_WHAT TO DO_: The following entries should be restated word for word, pictures excluded.

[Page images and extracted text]
■ ■ ■ ■

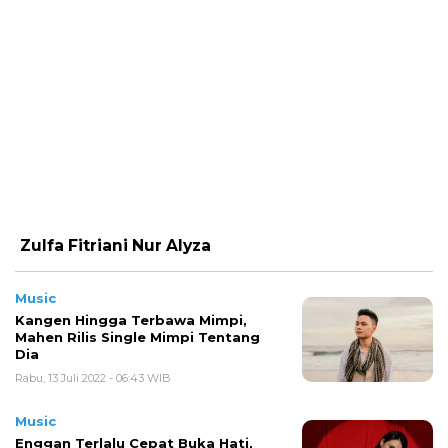
Zulfa Fitriani Nur Alyza
Music
Kangen Hingga Terbawa Mimpi,
Mahen Rilis Single Mimpi Tentang
Dia
Rabu, 13 Juli 2022 - 06:43 WIB
Music
Enggan Terlalu Cepat Buka Hati,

■ ■ ■ ■

_TASK RESPONSE_:
Zulfa Fitriani Nur Alyza
Music
Kangen Hingga Terbawa Mimpi,
Mahen Rilis Single Mimpi Tentang
Dia
Rabu, 13 Juli 2022 - 06:43 WIB
Music
Enggan Terlalu Cepat Buka Hati,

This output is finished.